AIM OF THE TASK:
The line containing "Codice Fiscale: 00243770872" marks the start; repeat it and every following line exactly through the end of the entries.

DATASET EXTRACT:
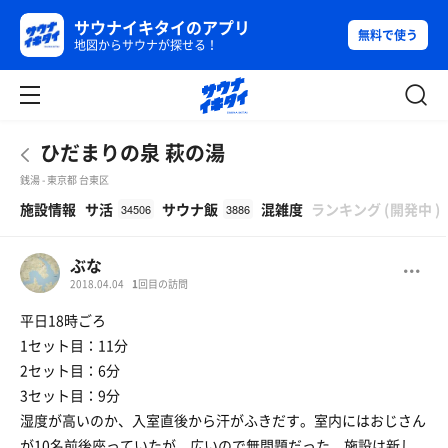
サウナイキタイのアプリ
無料で使う
地図からサウナが探せる！
ひだまりの泉 萩の湯
銭湯 - 東京都 台東区
β
施設情報
サ活
サウナ飯
混雑度
ランキング
(
開発中
)
34506
3886
ぶな
2018.04.04
1
回目の訪問
平日18時ごろ
1セット目：11分
2セット目：6分
3セット目：9分
湿度が高いのか、入室直後から汗がふきだす。室内にはおじさん
が10名前後座っていたが、広いので無問題だった。施設は新し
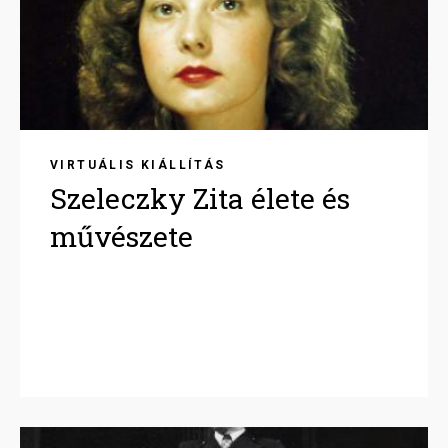
VIRTUÁLIS KIÁLLÍTÁS
Szeleczky Zita élete és
művészete
Image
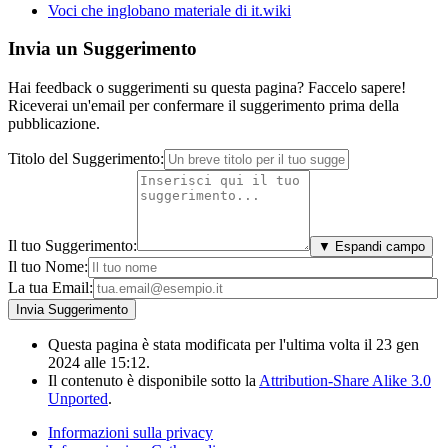
Voci che inglobano materiale di it.wiki
Invia un Suggerimento
Hai feedback o suggerimenti su questa pagina? Faccelo sapere!
Riceverai un'email per confermare il suggerimento prima della
pubblicazione.
Titolo del Suggerimento:
Il tuo Suggerimento:
▼ Espandi campo
Il tuo Nome:
La tua Email:
Questa pagina è stata modificata per l'ultima volta il 23 gen
2024 alle 15:12.
Il contenuto è disponibile sotto la
Attribution-Share Alike 3.0
Unported
.
Informazioni sulla privacy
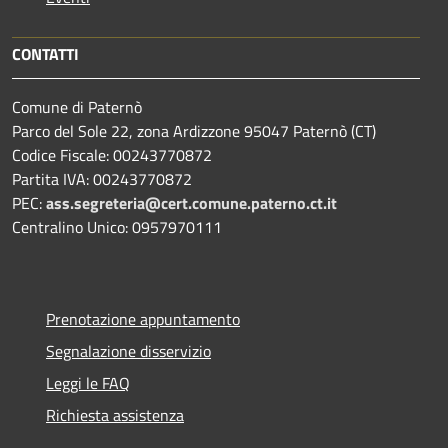
CONTATTI
Comune di Paternò
Parco del Sole 22, zona Ardizzone 95047 Paternò (CT)
Codice Fiscale: 00243770872
Partita IVA: 00243770872
PEC:
ass.segreteria@cert.comune.paterno.ct.it
Centralino Unico: 0957970111
Prenotazione appuntamento
Segnalazione disservizio
Leggi le FAQ
Richiesta assistenza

TASK RESPONSE:
Codice Fiscale: 00243770872
Partita IVA: 00243770872
PEC:
ass.segreteria@cert.comune.paterno.ct.it
Centralino Unico: 0957970111
Prenotazione appuntamento
Segnalazione disservizio
Leggi le FAQ
Richiesta assistenza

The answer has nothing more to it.